紅蓮ショータローがコメントした。おい。セクシーは余計だ。


『あー、そうだよね〜うーん……』


唸る犬耳に──甘めだとかクール系だとかどんなものか想像がつかなくて何もリアクションができない。


『チダキュー買いに行く前に、クラスメイトに聞いてみてもいいかな……?』


チダキューは地元の百貨店だ。確かに水着を買うならそこだな。


唸ってから出た彼女の言葉に、俺は『いいですね』スタンプを押した。

ショータローは『こらこら』とコメントしてきた。お前さあ。


『うーん、ちょっと考えてみます』


そのまましばらく、と普通の電話のようにおやすみなさいと配信が切られた。


……くそ。クール系セクシーってなんなんだよ!

そのままスマホで検索したら、布地の少ない紐みたいな水着ばかりが出てきた。画面はほぼ肌色。

くそ、ショータローめ。



次の日、学校で。前の席の彼女が振り向いて、昨夜と同じ声で俺に聞いてきた。


「どんな水着がいいと思う?」


「……甘いのでいいんじゃないか?」


残念だったな、ショータロー。

画面の中は現実の外の世界に敵わないんだよ。

なんで俺に聞くんだよ、なんて野暮なことは言わなかった。



***



「おーだまーきせーんぱいっ!」


「うわ」


昼休みに教室を出ようとしたところで、突然人影が下から現れた。


「桃花か、びっくりした」


黒髪のボブカットが揺れて、せっけんの匂いがする。丸くて大きな目を猫のように細めて、ふふー、と笑った。


「図書委員のヤツに用事?」


俺は教室内を向いて、声を上げてヤツに手を振って合図をする。


「いえ! ふふー、小田巻先輩に会いに来ました!」


「ごめんお前じゃなかった」


なんだよ! と言いつつ自分の椅子に戻って行った。その近くで葉賀紫乃は椅子に座って他の女子たちと話している。


「先日はありがとうございました、ふふふ」


一年生の榎園桃花だった。


「夜にアレ渡してもらえて助かりました!」


「ああ、アレな」


お願いされていたイラストのことだ。

伏せてくれているのはイラストを描いていることを大っぴらにしないでほしい、と言ったからだろう。


彼女の依頼は、今まで猫耳のキャラクターを使っていた。キャラデザなどは変えなければいけないが、それはアイデンティティとして引き継ぎたいので全く違うキャラデザで猫耳の女の子を描いてくれ──ということだった。


「おかげで全然眠れなかったぞ」


こんな感じでいいかとラフ絵を送ったところ、夜にも関わらず電話がかかってきて通話口で喚かれた。

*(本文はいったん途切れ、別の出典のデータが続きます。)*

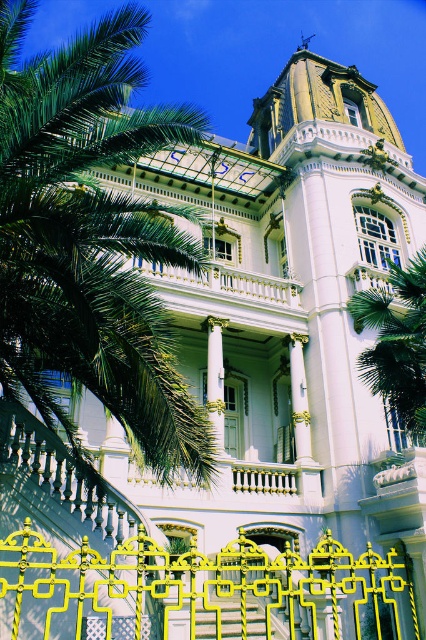 Question: Does green leafy palm tree at left come behind green leafy palm tree at center?

Choices:
 (A) no
 (B) yes

Answer: (A)

Question: Can you confirm if green leafy palm tree at left is thinner than green leafy palm tree at center?

Choices:
 (A) no
 (B) yes

Answer: (A)

Question: Considering the relative positions of green leafy palm tree at left and green leafy palm tree at center in the image provided, where is green leafy palm tree at left located with respect to green leafy palm tree at center?

Choices:
 (A) above
 (B) below

Answer: (A)

Question: Which point is farther to the camera?

Choices:
 (A) (397, 291)
 (B) (31, 131)

Answer: (A)

Question: Estimate the real-world distances between objects in this image. Which object is farther from the green leafy palm tree at left?

Choices:
 (A) white marble column at center
 (B) green leafy palm tree at center
 (C) yellow metallic stairs at center

Answer: (B)

Question: Which point appears closest to the camera in this image?

Choices:
 (A) (255, 630)
 (B) (115, 250)

Answer: (B) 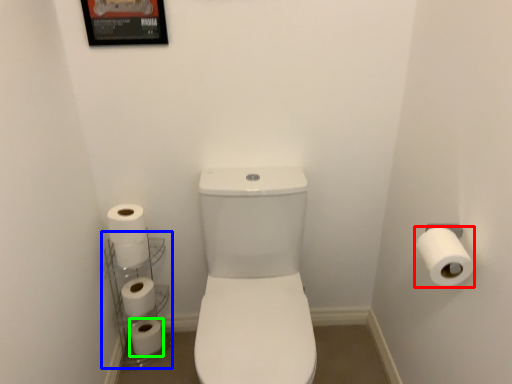 Question: Considering the real-world distances, which object is farthest from toilet paper (highlighted by a red box)? shelf (highlighted by a blue box) or toilet paper (highlighted by a green box)?

Choices:
 (A) shelf
 (B) toilet paper

Answer: (B) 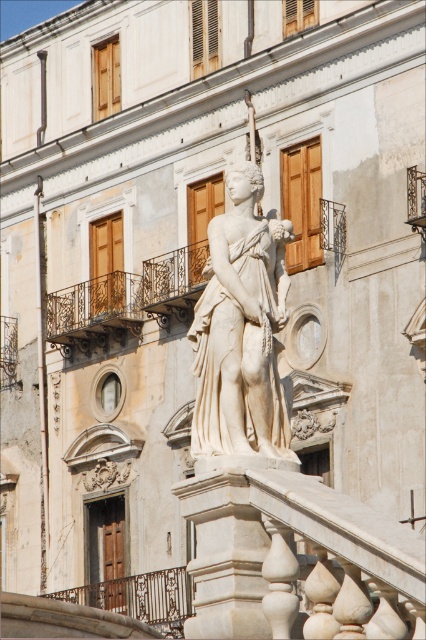 Question: Which object is farther from the camera taking this photo?

Choices:
 (A) white marble statue at center
 (B) white marble pillar at center

Answer: (A)

Question: Does white marble statue at center appear under white marble pillar at center?

Choices:
 (A) no
 (B) yes

Answer: (A)

Question: Which object appears closest to the camera in this image?

Choices:
 (A) dark brown wrought iron balustrade at center
 (B) white marble statue at center

Answer: (B)

Question: Is white marble statue at center further to the viewer compared to dark brown wrought iron balustrade at center?

Choices:
 (A) yes
 (B) no

Answer: (B)

Question: Is white marble pillar at center wider than dark brown wrought iron balustrade at center?

Choices:
 (A) no
 (B) yes

Answer: (A)

Question: Estimate the real-world distances between objects in this image. Which object is closer to the dark brown wrought iron balustrade at center?

Choices:
 (A) white marble statue at center
 (B) white marble pillar at center

Answer: (B) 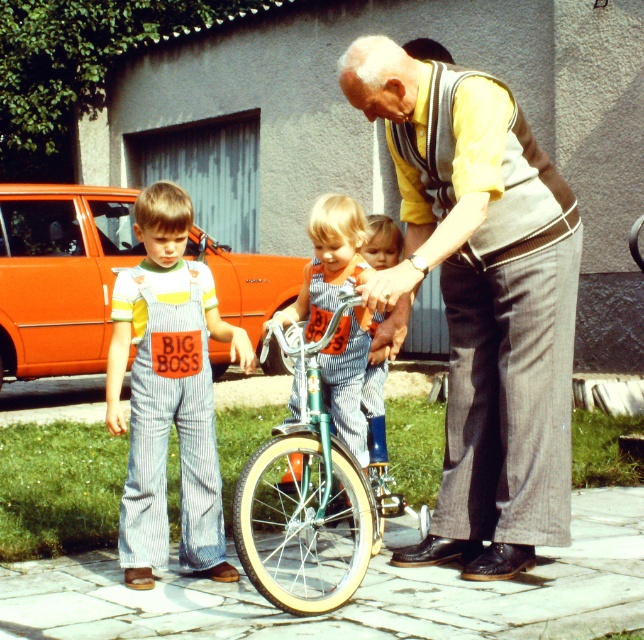 Question: Which point is closer to the camera?

Choices:
 (A) striped denim overalls at center
 (B) yellow striped vest at center
 (C) denim overalls at center

Answer: (B)

Question: Can you confirm if yellow striped vest at center is smaller than denim overalls at center?

Choices:
 (A) yes
 (B) no

Answer: (B)

Question: From the image, what is the correct spatial relationship of green metallic bicycle at center in relation to striped denim overalls at center?

Choices:
 (A) below
 (B) above

Answer: (A)

Question: Which object is farther from the camera taking this photo?

Choices:
 (A) denim overalls at center
 (B) green metallic bicycle at center
 (C) yellow striped vest at center

Answer: (A)

Question: Does yellow striped vest at center have a smaller size compared to denim overalls at center?

Choices:
 (A) yes
 (B) no

Answer: (B)

Question: Which of the following is the closest to the observer?

Choices:
 (A) (355, 406)
 (B) (242, 515)
 (C) (140, 378)

Answer: (B) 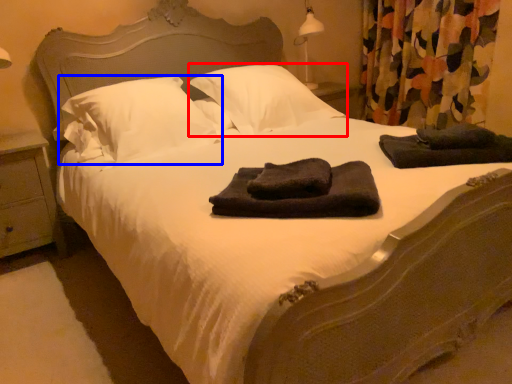 Question: Which object appears closest to the camera in this image, pillow (highlighted by a red box) or pillow (highlighted by a blue box)?

Choices:
 (A) pillow
 (B) pillow

Answer: (B) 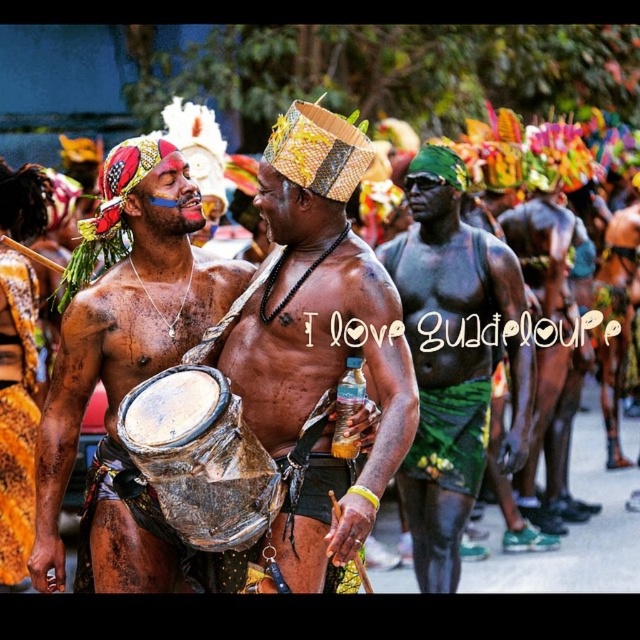 Question: From the image, what is the correct spatial relationship of shiny metallic drum at center in relation to green textured fabric at center?

Choices:
 (A) above
 (B) below

Answer: (B)

Question: Can you confirm if shiny metallic drum at center is positioned to the right of rusty metallic drum at center?

Choices:
 (A) no
 (B) yes

Answer: (B)

Question: Which of these objects is positioned farthest from the rusty metallic drum at center?

Choices:
 (A) shiny metallic drum at center
 (B) green woven cloth at center
 (C) green textured fabric at center

Answer: (C)

Question: Which object is farther from the camera taking this photo?

Choices:
 (A) rusty metallic drum at center
 (B) green textured fabric at center
 (C) green woven cloth at center

Answer: (C)

Question: Does shiny metallic drum at center have a smaller size compared to green woven cloth at center?

Choices:
 (A) no
 (B) yes

Answer: (B)

Question: Which object is closer to the camera taking this photo?

Choices:
 (A) green textured fabric at center
 (B) shiny metallic drum at center

Answer: (B) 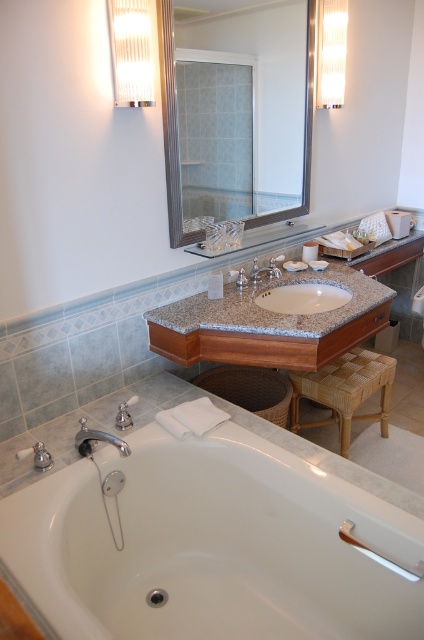 Question: Can you confirm if clear glass mirror at upper center is positioned above beige marble sink at center?

Choices:
 (A) no
 (B) yes

Answer: (B)

Question: Can you confirm if woven rattan stool at lower right is positioned above silver metallic faucet at lower left?

Choices:
 (A) no
 (B) yes

Answer: (A)

Question: Is beige marble sink at center above silver metallic faucet at lower left?

Choices:
 (A) yes
 (B) no

Answer: (A)

Question: Which point is farther from the camera taking this photo?

Choices:
 (A) (367, 272)
 (B) (169, 157)

Answer: (A)

Question: Which object is positioned closest to the clear glass mirror at upper center?

Choices:
 (A) silver metallic faucet at lower left
 (B) beige marble sink at center

Answer: (B)

Question: Based on their relative distances, which object is farther from the white glossy bathtub at lower left?

Choices:
 (A) clear glass mirror at upper center
 (B) beige marble sink at center
 (C) granite countertop at center

Answer: (A) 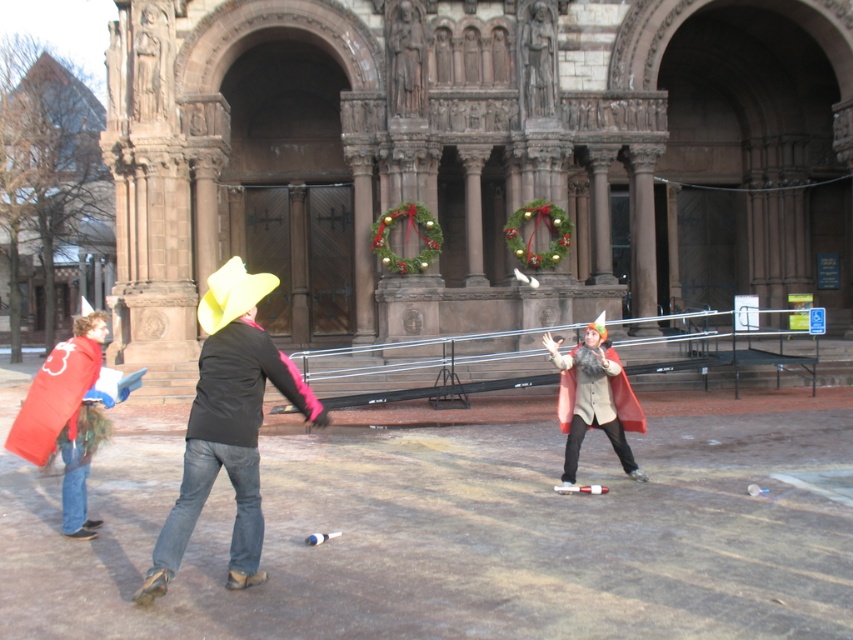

『今までが黒と白の猫イメージだったからせっかくだし黒とピンクで!』

『あっ、目はもっと猫目でまつ毛長くお願いします!』


リテイクが多く、やっぱり絵を副業にするのは辞めてよかったと思った。苦労が多すぎる。俺にはコスパが悪い作業だ。金を稼ぎたいなら今までの副業で充分だとつくづく思わされた。


「耳元でにゃーにゃー言われて大変だった」


「すみませんでしたー……初めてだったんで」


絵師さんと直接話してやりとりできるなんて。

と付け足されたのは、俺に配慮しての小声だった。


「直接お礼を言いたいなあ、って……ありがとうございました! 先輩!」


「今夜! ぜひ来てくださいね!」


そんなすぐに配信ってできるのか。まあ元々事務所に所属していたぐらいだったから、設備も準備も整っているのだろう。


分かったよ、と返事をすると彼女は三年生よりも短いスカートの裾を翻した。スカートの中に恐れなど知らないような太ももが見えて目を逸らす。


「待ってますよー!」


廊下の奥に消えていく桃香を見送って、それから元々行きたかった手洗いを済ませて教室に戻った。席に座ると右斜め前のヤツが振り向いた。


「榎園さんのこと名前呼びしてたよな!?」


「だって名前で呼んでいいって言われたから」


「どういうことなんだよ! どうして新入生一の美少女と仲良く話してるんだよ!」


同じ委員会の俺でさえそんな仲良く話してないのに! とヤツが頭を抱える様が面白いので誤解を解くのはやめておく。


「し、知らなかった〜あの子と名前で呼び合う関係だったんだ……」


髪を耳にかけながら、彼女が俺の方に振り向いた。


「どんな会話してたか、ぜひお姉ちゃんに聞かせてくれる?」


「お姉ちゃんじゃないだろ、葉賀」


軽く笑ってそう流して、あっという間にチャイムが鳴って昼休みは終わってしまった。

カーテンが揺れて、窓から入る風があっという間に時間をさらってしまう。



***



二十一時半過ぎ、パソコンの画面から離れてスマホを手に取った。


一人の家で俺を呼び出すのはスマホの通知音だけだ。メッセージの受信音。桃花からだった。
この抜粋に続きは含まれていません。